____ Source data

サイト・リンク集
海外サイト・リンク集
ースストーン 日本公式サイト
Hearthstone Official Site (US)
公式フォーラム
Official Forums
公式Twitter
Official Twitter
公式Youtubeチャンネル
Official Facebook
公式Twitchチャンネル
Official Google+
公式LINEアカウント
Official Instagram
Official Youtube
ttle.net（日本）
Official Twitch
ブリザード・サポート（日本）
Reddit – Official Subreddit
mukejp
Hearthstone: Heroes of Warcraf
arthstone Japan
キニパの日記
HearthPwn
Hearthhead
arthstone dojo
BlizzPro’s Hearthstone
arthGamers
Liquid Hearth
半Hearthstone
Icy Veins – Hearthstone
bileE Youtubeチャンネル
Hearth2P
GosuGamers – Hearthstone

________

Nothing but the lines from the one holding "Official Forums" through the last line of the data may be output, and each must match exactly.

■ **Solution**:
Official Forums
公式Twitter
Official Twitter
公式Youtubeチャンネル
Official Facebook
公式Twitchチャンネル
Official Google+
公式LINEアカウント
Official Instagram
Official Youtube
ttle.net（日本）
Official Twitch
ブリザード・サポート（日本）
Reddit – Official Subreddit
mukejp
Hearthstone: Heroes of Warcraf
arthstone Japan
キニパの日記
HearthPwn
Hearthhead
arthstone dojo
BlizzPro’s Hearthstone
arthGamers
Liquid Hearth
半Hearthstone
Icy Veins – Hearthstone
bileE Youtubeチャンネル
Hearth2P
GosuGamers – Hearthstone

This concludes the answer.